This article appeared in the Hamilton Spectator today (April 10, 2014) - from our own headline (above) I want to ensure it is clear we support the RBG fence as a temporary fix for a long-term problem. We need to protect vulnerable species from extirpation, due in large part to road kill. But a better solution is to be found at the core of  Restore Cootes' vision. More on that soon.  - rk

RBG wants permanent fence to protect trekking turtles

The Royal Botanical Gardens and the Hamilton Conservation Authority Foundation are ramping up efforts to prevent a fragile population of turtles and other wildlife from getting run over by vehicles on Cootes Drive.
The RBG wants to build a permanent fence, three-quarters of a kilometre long, that is expected to cost more than $30,000, on the east side of the road near the edge of McMaster University property and swinging west towards Olympic Drive. The fence would direct spring migrating turtles along the roadside to a safe crossover point under a bridge.

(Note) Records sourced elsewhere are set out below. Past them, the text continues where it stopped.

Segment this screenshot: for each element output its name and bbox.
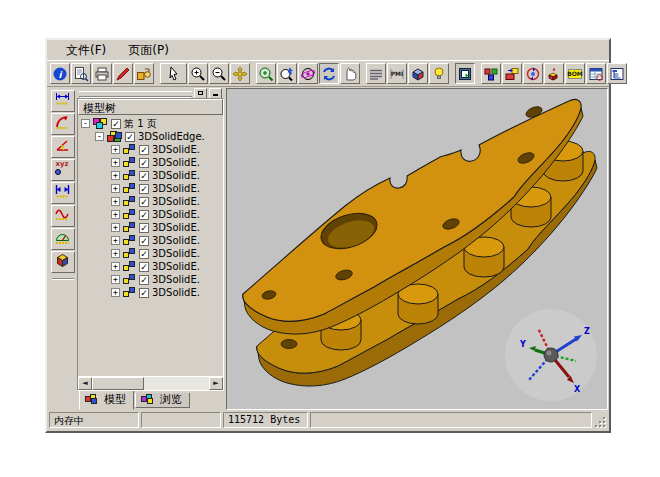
- expand-icon[interactable]: +: [111, 210, 120, 219]
- tree-label[interactable]: 3DSolidE.: [152, 196, 200, 207]
- tree-label[interactable]: 3DSolidE.: [152, 261, 200, 272]
- zoom-in-button[interactable]: [188, 63, 208, 84]
- tree-row-solid[interactable]: + ✓ 3DSolidE.: [78, 182, 223, 195]
- collapse-icon[interactable]: -: [95, 132, 104, 141]
- explode-button[interactable]: [544, 63, 564, 84]
- checkbox-checked[interactable]: ✓: [111, 119, 121, 129]
- export-button[interactable]: [134, 63, 154, 84]
- refresh-button[interactable]: [319, 63, 339, 84]
- markup-pen-button[interactable]: [113, 63, 133, 84]
- pan-hand-button[interactable]: [340, 63, 360, 84]
- menu-file[interactable]: 文件(F): [57, 40, 115, 61]
- dim-radius-button[interactable]: [51, 113, 75, 135]
- resize-grip[interactable]: [594, 413, 607, 428]
- tree-row-assembly[interactable]: - ✓ 3DSolidEdge.: [78, 130, 223, 143]
- expand-icon[interactable]: +: [111, 262, 120, 271]
- tree-row-solid[interactable]: + ✓ 3DSolidE.: [78, 247, 223, 260]
- axis-indicator[interactable]: Z X Y: [505, 309, 597, 401]
- rotate-part-button[interactable]: [523, 63, 543, 84]
- tree-row-solid[interactable]: + ✓ 3DSolidE.: [78, 195, 223, 208]
- tree-label[interactable]: 3DSolidE.: [152, 274, 200, 285]
- checkbox-checked[interactable]: ✓: [139, 223, 149, 233]
- scroll-left-button[interactable]: ◄: [78, 377, 92, 390]
- tree-row-solid[interactable]: + ✓ 3DSolidE.: [78, 169, 223, 182]
- tree-label[interactable]: 3DSolidE.: [152, 222, 200, 233]
- pmi-button[interactable]: PMI: [387, 63, 407, 84]
- checkbox-checked[interactable]: ✓: [125, 132, 135, 142]
- tree-row-solid[interactable]: + ✓ 3DSolidE.: [78, 156, 223, 169]
- checkbox-checked[interactable]: ✓: [139, 236, 149, 246]
- expand-icon[interactable]: +: [111, 145, 120, 154]
- dim-linear-button[interactable]: [51, 90, 75, 112]
- tree-label[interactable]: 3DSolidE.: [152, 235, 200, 246]
- expand-icon[interactable]: +: [111, 197, 120, 206]
- print-preview-button[interactable]: [71, 63, 91, 84]
- tree-label[interactable]: 3DSolidE.: [152, 287, 200, 298]
- hide-pane-button[interactable]: [209, 88, 222, 99]
- model-tree[interactable]: - ✓ 第 1 页 - ✓ 3DSolidEdge: [78, 115, 223, 376]
- dim-curve-button[interactable]: [51, 205, 75, 227]
- zoom-out-button[interactable]: [209, 63, 229, 84]
- checkbox-checked[interactable]: ✓: [139, 145, 149, 155]
- checkbox-checked[interactable]: ✓: [139, 249, 149, 259]
- tree-row-solid[interactable]: + ✓ 3DSolidE.: [78, 273, 223, 286]
- notebook-button[interactable]: [455, 63, 475, 84]
- tree-row-solid[interactable]: + ✓ 3DSolidE.: [78, 286, 223, 299]
- expand-icon[interactable]: +: [111, 288, 120, 297]
- menu-page[interactable]: 页面(P): [119, 40, 178, 61]
- tree-label[interactable]: 第 1 页: [124, 117, 157, 131]
- tree-label[interactable]: 3DSolidE.: [152, 183, 200, 194]
- tab-model[interactable]: 模型: [79, 391, 134, 410]
- checkbox-checked[interactable]: ✓: [139, 210, 149, 220]
- checkbox-checked[interactable]: ✓: [139, 262, 149, 272]
- tree-row-solid[interactable]: + ✓ 3DSolidE.: [78, 221, 223, 234]
- zoom-window-button[interactable]: [256, 63, 276, 84]
- tree-label[interactable]: 3DSolidE.: [152, 144, 200, 155]
- expand-icon[interactable]: +: [111, 249, 120, 258]
- parts-list-button[interactable]: [586, 63, 606, 84]
- scroll-track[interactable]: [92, 377, 209, 390]
- tree-row-solid[interactable]: + ✓ 3DSolidE.: [78, 234, 223, 247]
- viewport-3d[interactable]: Z X Y: [226, 88, 608, 410]
- expand-icon[interactable]: +: [111, 184, 120, 193]
- dim-coordinate-button[interactable]: xyz: [51, 159, 75, 181]
- tree-row-solid[interactable]: + ✓ 3DSolidE.: [78, 143, 223, 156]
- tree-label[interactable]: 3DSolidE.: [152, 209, 200, 220]
- expand-icon[interactable]: +: [111, 223, 120, 232]
- tree-label[interactable]: 3DSolidE.: [152, 157, 200, 168]
- expand-icon[interactable]: +: [111, 158, 120, 167]
- pan-button[interactable]: [230, 63, 250, 84]
- rotate-view-button[interactable]: [298, 63, 318, 84]
- checkbox-checked[interactable]: ✓: [139, 184, 149, 194]
- dim-gauge-button[interactable]: [51, 228, 75, 250]
- checkbox-checked[interactable]: ✓: [139, 288, 149, 298]
- tree-row-solid[interactable]: + ✓ 3DSolidE.: [78, 208, 223, 221]
- move-part-button[interactable]: [502, 63, 522, 84]
- structure-tree-button[interactable]: [607, 63, 627, 84]
- select-cursor-button[interactable]: [160, 63, 187, 84]
- expand-icon[interactable]: +: [111, 275, 120, 284]
- bom-button[interactable]: BOM: [565, 63, 585, 84]
- assembly-parts-button[interactable]: [481, 63, 501, 84]
- tree-hscrollbar[interactable]: ◄ ►: [78, 376, 223, 390]
- expand-icon[interactable]: +: [111, 236, 120, 245]
- tree-row-solid[interactable]: + ✓ 3DSolidE.: [78, 260, 223, 273]
- restore-pane-button[interactable]: [194, 88, 207, 99]
- zoom-dynamic-button[interactable]: [277, 63, 297, 84]
- view-orientation-button[interactable]: [408, 63, 428, 84]
- dim-angle-button[interactable]: [51, 136, 75, 158]
- tree-label[interactable]: 3DSolidE.: [152, 248, 200, 259]
- checkbox-checked[interactable]: ✓: [139, 275, 149, 285]
- tree-label[interactable]: 3DSolidE.: [152, 170, 200, 181]
- layers-button[interactable]: [366, 63, 386, 84]
- checkbox-checked[interactable]: ✓: [139, 197, 149, 207]
- lighting-button[interactable]: [429, 63, 449, 84]
- tree-label[interactable]: 3DSolidEdge.: [138, 131, 205, 142]
- tab-browse[interactable]: 浏览: [135, 393, 190, 408]
- dim-distance-button[interactable]: [51, 182, 75, 204]
- checkbox-checked[interactable]: ✓: [139, 171, 149, 181]
- collapse-icon[interactable]: -: [81, 119, 90, 128]
- scroll-thumb[interactable]: [92, 377, 144, 390]
- info-button[interactable]: i: [50, 63, 70, 84]
- print-button[interactable]: [92, 63, 112, 84]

For years, the turtles have been crossing the road in search of sandy terrain to lay eggs. For the past two years the RBG has experimented with temporary silt fences, but decided recently to go ahead with a permanent structure.
Meanwhile, the HCA Foundation — which owns nearby property on the west side of Cootes Drive — just finished a fundraising campaign that quickly raised $1,100 for a temporary silt fence on that site. That fence is aimed at preventing turtles from going on the road when they try to return to the RBG property after laying eggs.
Tys Theysmeyer, head of conservation for the RBG, said the location near the McMaster property "is a key crossing point for wildlife" between Cootes Paradise and the Dundas Valley, which are the two big natural areas.
"The grand plan is to get the wildlife, turtles or animals safe passage that forces them to go under a bridge that goes over a creek instead of going on the road," explained Theysmeyer.
He hopes the bridge will some day be modified to better encourage wildlife to go underneath it and provide some public access to observe the animals.
Theysmeyer said he plans to approach the city to help pay for the fence because wildlife are being killed on a city-owned road.
RBG researchers have been studying turtles on its Cootes Paradise property for several years using radio transmitters attached to the animals' backs. The studies have given the researchers a better idea of where in the marsh the turtles are spending different seasons.
Theysmeyer says the bitter winter has meant the turtles are a couple of weeks behind schedule coming out of hibernation. They are just starting to appear now.
Normally, in late fall turtles will dig into the ground beside creek beds, below the usual frost line, and spend the winter there. But this winter, the frost went deeper into the ground than usual and some turtles might have frozen to death because they didn't go deep enough. But it's too early to say for sure, he says.